To do — Only lines containing "Кроссовый" belong in the answer, each copied from the entries below.

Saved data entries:
● ● ● ● ● ● ●

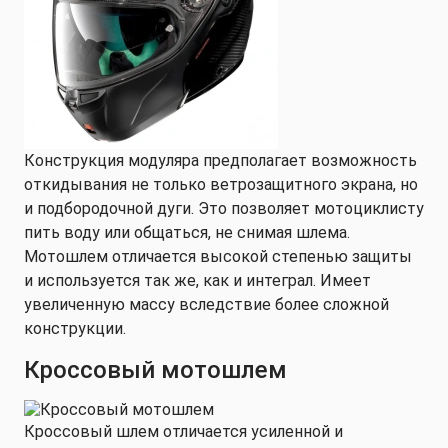
Конструкция модуляра предполагает возможность
откидывания не только ветрозащитного экрана, но
и подбородочной дуги. Это позволяет мотоциклисту
пить воду или общаться, не снимая шлема.
Мотошлем отличается высокой степенью защиты
и используется так же, как и интеграл. Имеет
увеличенную массу вследствие более сложной
конструкции.
Кроссовый мотошлем
Кроссовый шлем отличается усиленной и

● ● ● ● ● ● ●

Completed task —
Кроссовый мотошлем
Кроссовый шлем отличается усиленной и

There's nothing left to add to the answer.